Afortunadamente, entre todos los productos (y subproductos) clónicos que abarrotan el panorama durante estos días, aún hay sitio para la calidad y la originalidad
. “Metamorphine”, el primer trabajo en solitario de Leandra, alias Ophelia Dax para los fans de Jesus On Extasy, confirma que entre los autores de “Holy Beauty” había, como todo apuntaba a pensar, talento. Pero mucho talento.
La portada del cedé ilustra perfectamente su contenido y revela varios aspectos sobre su autora: niña prodigio, ganadora durante su infancia y adolescencia de múltiples concursos en su Bielorrusia natal y en Alemania, Leandra, como en la imagen (creemos que es ella) de la portada, se desnuda emocionalmente ante el público a través de su voz y la música que crea con su instrumento favorito: el piano. Con los ojos vendados, nos invita a viajar con el corazón y la imaginación por paisajes melancólicos, sensuales y misteriosos inspirados por el amor, los cambios vitales y los sueños que atrapan irremediablemente al oyente y se apropian por completo de su atención.
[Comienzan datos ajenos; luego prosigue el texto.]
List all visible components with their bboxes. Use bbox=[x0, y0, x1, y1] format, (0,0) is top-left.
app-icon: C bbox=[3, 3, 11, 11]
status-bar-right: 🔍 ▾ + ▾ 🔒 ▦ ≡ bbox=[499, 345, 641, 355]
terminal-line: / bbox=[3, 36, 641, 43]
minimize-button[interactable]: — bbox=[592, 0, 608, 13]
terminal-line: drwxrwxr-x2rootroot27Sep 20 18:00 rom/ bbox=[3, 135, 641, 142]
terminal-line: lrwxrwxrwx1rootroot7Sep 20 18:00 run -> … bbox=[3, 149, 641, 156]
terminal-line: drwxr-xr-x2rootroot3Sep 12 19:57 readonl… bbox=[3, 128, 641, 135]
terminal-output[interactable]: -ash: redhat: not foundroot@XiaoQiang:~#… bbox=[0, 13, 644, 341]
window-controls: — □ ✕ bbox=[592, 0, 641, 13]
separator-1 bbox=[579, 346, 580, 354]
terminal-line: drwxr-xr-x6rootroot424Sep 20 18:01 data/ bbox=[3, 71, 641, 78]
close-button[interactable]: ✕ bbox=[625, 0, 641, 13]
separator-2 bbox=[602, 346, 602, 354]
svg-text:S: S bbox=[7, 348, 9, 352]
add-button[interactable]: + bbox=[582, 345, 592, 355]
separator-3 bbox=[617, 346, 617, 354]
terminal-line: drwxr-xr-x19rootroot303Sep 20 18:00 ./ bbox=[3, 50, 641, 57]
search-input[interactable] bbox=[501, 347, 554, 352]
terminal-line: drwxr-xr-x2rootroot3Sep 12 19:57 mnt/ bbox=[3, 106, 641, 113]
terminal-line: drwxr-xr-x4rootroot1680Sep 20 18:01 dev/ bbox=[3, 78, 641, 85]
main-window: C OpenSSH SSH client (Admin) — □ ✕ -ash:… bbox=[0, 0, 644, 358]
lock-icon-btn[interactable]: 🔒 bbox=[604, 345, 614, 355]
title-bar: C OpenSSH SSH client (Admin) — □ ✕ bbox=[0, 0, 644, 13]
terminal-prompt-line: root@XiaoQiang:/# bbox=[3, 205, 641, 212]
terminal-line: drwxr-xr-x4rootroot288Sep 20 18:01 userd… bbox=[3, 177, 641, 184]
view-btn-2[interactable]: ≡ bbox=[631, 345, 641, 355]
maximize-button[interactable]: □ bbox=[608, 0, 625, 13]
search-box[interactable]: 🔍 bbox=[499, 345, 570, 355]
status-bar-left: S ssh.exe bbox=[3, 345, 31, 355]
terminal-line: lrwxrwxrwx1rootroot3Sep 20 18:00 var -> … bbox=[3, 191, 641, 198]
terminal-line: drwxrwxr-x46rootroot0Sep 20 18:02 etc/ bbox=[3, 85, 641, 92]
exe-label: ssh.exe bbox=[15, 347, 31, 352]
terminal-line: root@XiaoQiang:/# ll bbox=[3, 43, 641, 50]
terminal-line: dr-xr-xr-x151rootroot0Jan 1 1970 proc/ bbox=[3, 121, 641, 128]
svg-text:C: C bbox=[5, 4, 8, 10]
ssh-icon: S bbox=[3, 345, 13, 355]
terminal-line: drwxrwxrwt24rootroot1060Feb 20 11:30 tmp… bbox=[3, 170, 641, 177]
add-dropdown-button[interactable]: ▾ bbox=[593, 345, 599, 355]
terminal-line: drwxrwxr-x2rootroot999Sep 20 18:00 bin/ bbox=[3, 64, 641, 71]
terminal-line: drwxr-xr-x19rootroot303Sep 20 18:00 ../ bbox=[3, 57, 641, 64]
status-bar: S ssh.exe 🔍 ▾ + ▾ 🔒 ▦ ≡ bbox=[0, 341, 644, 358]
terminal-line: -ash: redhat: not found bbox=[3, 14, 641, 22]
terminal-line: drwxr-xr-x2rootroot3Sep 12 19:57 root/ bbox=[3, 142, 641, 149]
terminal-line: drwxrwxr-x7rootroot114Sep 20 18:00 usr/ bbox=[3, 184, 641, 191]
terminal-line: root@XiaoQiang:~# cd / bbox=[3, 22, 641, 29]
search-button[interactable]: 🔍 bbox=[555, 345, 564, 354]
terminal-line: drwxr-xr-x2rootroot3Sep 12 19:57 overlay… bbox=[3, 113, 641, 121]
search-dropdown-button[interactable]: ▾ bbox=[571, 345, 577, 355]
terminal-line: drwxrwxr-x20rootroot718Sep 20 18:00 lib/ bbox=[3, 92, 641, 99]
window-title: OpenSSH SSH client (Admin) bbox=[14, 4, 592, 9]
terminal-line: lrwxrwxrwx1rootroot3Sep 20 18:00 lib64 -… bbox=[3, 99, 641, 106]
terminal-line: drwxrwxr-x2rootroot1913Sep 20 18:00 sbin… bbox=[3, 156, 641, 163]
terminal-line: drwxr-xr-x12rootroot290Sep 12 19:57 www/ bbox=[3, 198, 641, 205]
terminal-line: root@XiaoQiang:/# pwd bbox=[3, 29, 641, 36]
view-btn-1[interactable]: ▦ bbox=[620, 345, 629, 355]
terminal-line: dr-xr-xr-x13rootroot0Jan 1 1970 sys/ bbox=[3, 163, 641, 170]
La fórmula para lograrlo es tan sencilla como difícil de lograr: melodías minimalistas e hipnóticas conducen con maestría los once temas de este compacto que, estilísticamente, se mueve entre un trip-hop bastante orgánico con toques góticos y unas heavenly voices con interesantes dosis de experimentación. En una obra llena de detalles y que destila personalidad por los cuatro costados, la colaboración de alguien como Sven Friedrich está cargada de sentido: “The art of dreaming” es el tema estrella y reúne de un modo sensacional los rasgos definitorios de ambos artistas. Pero esta es solo la guinda del pastel: el arranque del disco es sensacional y el registro de Leandra, con matices de dicción que recuerdan a Björk y dejes a lo Dolores O’Riordan, arrastra casi literalmente el alma y la mente hacia la atmósfera surrealista de las composiciones, entre las que destacan, amén de la mencionada, “Lie to me”, “Coloured”, la ultraminimalista “Naked eyes” y “Tyberi folla”, cantada en un lenguaje inventado que suena como uno oficial reproducido a la inversa. Las incursiones en heavenly voices comienzan con “Angeldaemon” y se prolongan con “Son of Venus (danny’s song)”, grabada en directo, “Inverted mirrors of decay” y “Pi”, con su sorprendente final digno del doom metal más purista.
Con “Metamorphine”, Leandra se presenta a sí misma a la escena popular del mejor modo posible, regalándonos toda una joya que, además de deleitarnos y envolvernos con su música, recupera un género que parecía fallecido tras su época de esplendor. Muy, muy, muy, pero que muy, bueno.